Hessian matrix of $\Lambda \mapsto y’ (I + X\Lambda X’)^{-1}y$

Question

I have $$f=y'M^{-1}y$$ where $$M = I + X\Lambda X'$$ for $y \in \mathbb{R}^n$, $X\in \mathbb{R}^{n\times p}$, and $\Lambda$ is a $p\times p$ symmetric positive-definite matrix.
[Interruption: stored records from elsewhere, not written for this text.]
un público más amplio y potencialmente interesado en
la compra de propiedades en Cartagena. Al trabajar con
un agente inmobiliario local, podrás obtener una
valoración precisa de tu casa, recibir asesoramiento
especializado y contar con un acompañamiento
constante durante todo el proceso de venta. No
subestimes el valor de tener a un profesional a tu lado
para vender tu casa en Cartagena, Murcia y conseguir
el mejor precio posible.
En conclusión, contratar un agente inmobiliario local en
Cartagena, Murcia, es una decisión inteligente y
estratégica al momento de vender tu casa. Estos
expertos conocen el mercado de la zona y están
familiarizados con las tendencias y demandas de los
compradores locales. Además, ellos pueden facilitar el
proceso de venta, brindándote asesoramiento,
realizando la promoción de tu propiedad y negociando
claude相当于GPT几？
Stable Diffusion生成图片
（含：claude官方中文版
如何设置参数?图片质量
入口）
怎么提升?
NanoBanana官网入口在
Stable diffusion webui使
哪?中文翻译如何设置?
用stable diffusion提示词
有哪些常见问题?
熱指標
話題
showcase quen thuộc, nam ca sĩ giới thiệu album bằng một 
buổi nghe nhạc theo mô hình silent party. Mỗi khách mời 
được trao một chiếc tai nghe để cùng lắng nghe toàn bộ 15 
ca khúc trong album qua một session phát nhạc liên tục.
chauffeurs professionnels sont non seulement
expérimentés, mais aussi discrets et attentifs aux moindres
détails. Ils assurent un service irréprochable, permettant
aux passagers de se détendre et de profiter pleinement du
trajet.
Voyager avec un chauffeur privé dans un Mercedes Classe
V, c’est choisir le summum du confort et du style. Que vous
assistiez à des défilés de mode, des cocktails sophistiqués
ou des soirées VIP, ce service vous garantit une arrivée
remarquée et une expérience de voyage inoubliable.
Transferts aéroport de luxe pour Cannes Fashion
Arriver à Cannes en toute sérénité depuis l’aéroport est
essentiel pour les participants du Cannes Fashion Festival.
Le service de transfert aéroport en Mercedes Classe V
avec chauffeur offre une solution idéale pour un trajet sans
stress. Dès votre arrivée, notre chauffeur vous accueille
I'm trying to compute the Hessian matrix of this quadratic form with respect to the half-vectorization $\mathrm{vech}(\Lambda)$, i.e., $$\partial^2 f/(\partial \mathrm{vech}(\Lambda)\partial \mathrm{vech}(\Lambda)')$$ Here's what I've got so far ($D_p$ is the $p^2\times \frac{1}{2}p(p+1)$ duplication matrix):

$$
\begin{align}
\mathsf{d}f &= -y'M^{-1}(\mathsf{d}M)M^{-1}y \\ &= -y'M^{-1}X(\mathsf{d}\Lambda)X'M^{-1}y \\\\
&= -(y'M^{-1}X \otimes y'M^{-1}X)\mathsf{d}\mathrm{vec}(\Lambda)\\\\
&=-(y'M^{-1}X \otimes y'M^{-1}X)D_p\mathsf{d}\mathrm{vech}(\Lambda),\\\\
\frac{\partial f}{\partial \mathrm{vech}(\Lambda)'} &= -D_p'\left(X'M^{-1}y \otimes X'M^{-1}y \right).
\end{align}
$$
Redefine $f = -D_p'\left(X'M^{-1}y \otimes X'M^{-1}y \right)$. Then,

$$
\begin{align}
\mathsf{d}f &= -D_p'\mathsf{d}\left(X'M^{-1}y \otimes X'M^{-1}y \right) \\\\
&= D_p'\left\{X'M^{-1}(\mathsf{d}M)M^{-1}y\otimes X'M^{-1}y + X'M^{-1}y \otimes X'M^{-1}(\mathsf{d}M)M^{-1}y \right\}\\\\
&= D_p'\left\{X'M^{-1}X(\mathsf{d}\Lambda)X'M^{-1}y \otimes X'M^{-1}y + X'M^{-1}y \otimes X'M^{-1}X(\mathsf{d}\Lambda)X'M^{-1}y \right\}\\\\
&= D_p'\left\{\left(y'M^{-1}X \otimes X'M^{-1}X \right)\mathsf{d}\mathrm{vec}(\Lambda) \otimes X'M^{-1}y \right. \\\\
&\left. + X'M^{-1}y \otimes \left(y'M^{-1}X' \otimes X'M^{-1}X \right)\mathsf{d}\mathrm{vec}(\Lambda) \right\}.
\end{align}
$$
How do I take $\mathrm{vec}(\Lambda)$ out?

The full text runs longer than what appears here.